Even though the lowest note a bass guitar produces is just above these JBL's low frequency specification, we all know that low-end fundamentals and resonant frequencies that are present in just about any music that we play through our systems is much lower than that, and if we are going to consider a speaker to be "full-range" we might expect the main speakers in our systems to go this deep. Still, I thought that when playing just about any type of music the JBL L100 Classic had sufficient bass, at least it went low enough, and more importantly, had enough positive qualities that I really didn't think I was missing much. The JBL L100 Classic's bass was tight, pitch specific, and was flat down to a very low frequency, and therefore I think most listeners will think that its bass sounds great, as did I. It has a 12" woofer, after all. I did connect an SVS model SB-2000 subwoofer for the second half of the review period, which claims to reach down to 19Hz (plus or minus 3dB). I was able to set the sub's crossover to a very low frequency and its level also very low.

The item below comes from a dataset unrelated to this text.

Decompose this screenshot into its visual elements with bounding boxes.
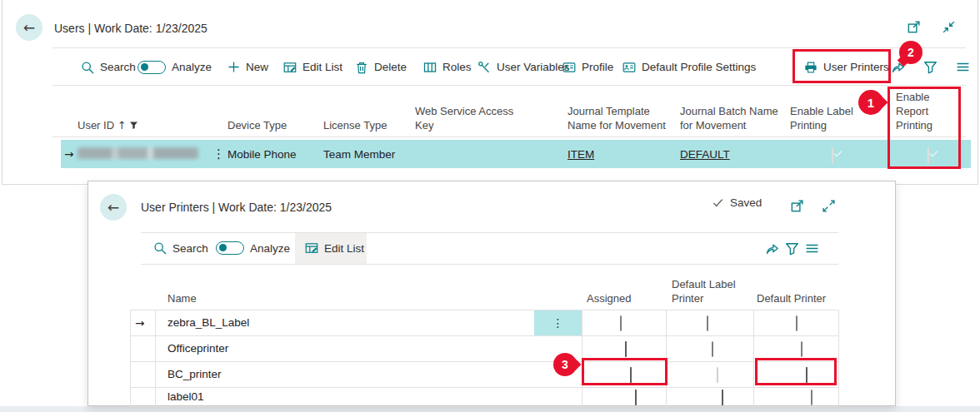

This replaced the speaker's "missing" frequencies, but it didn't sound as if the sub was being activated very much at all. I do not think that a subwoofer is mandatory when using the L100 Classic, although some might want to use one, especially if these speakers are going to be used as the main speakers in a home theater setup.
There was one quality that the JBL L100 Classics possessed that surprised me. They were not only able to separate instruments within a crowded soundfield, but they also was able to place dynamic distance between instruments, groups of instruments, and vocals. Instruments and vocals that were playing at the same volume and occupying the same space in the soundstage stood out from this crowded field of instruments and vocals more than the others. I've heard some studio monitors that were able to sort out the sound like this, but after a while the monitor's sound would become fatiguing. The JBL L100 Classics were very non-fatiguing, the upper midrange and treble of the JBL L100 Classics sounded like music. If the music was annoying, I'd get annoyed. It was never the fault of any frequency anomalies coming from these speakers.
I listened to many different recordings of different genres while the JBLs were in my system. Yet I kept coming back to rock and electronic music. I often I play Kraftwerk's The Mix when auditioning gear in my system, especially when testing out speakers. The frequency response on this recording is not only quite extended, but I like it because I'm so very familiar with this album, so much so that it seems as if I've been playing it constantly since it was released in 1991. But just for fun, this time I played Board Of Canada's Music Has The Right To Children, which they released in 1998, at the height of that decade's electronica movement. Like most electronic outfits BOC doesn't list the equipment they use, but I've read some interviews where they reveal most of it, and when listening to the album it was fun to try to detect which instrument was which.
The L100 Classics had no trouble sorting everything out on this album, letting me hear all that was there, but also was able to present everything as a whole, letting me bask in their "intelligent dance music", as some call it, sounding akin to them reimagining Brian Eno's 1970s ambient albums as Led Zeppelin reimagined the blues. Instead of soothing bass frequencies floating below the music, these bass frequencies were treated and retreated, the lowest of these frequencies shaking my gut. The soundstage that the L100 Classics produced while playing this album was filled with recorded voices and what sounded like extraterrestrial birds, filling the front side of the room with futuristic instrumentation.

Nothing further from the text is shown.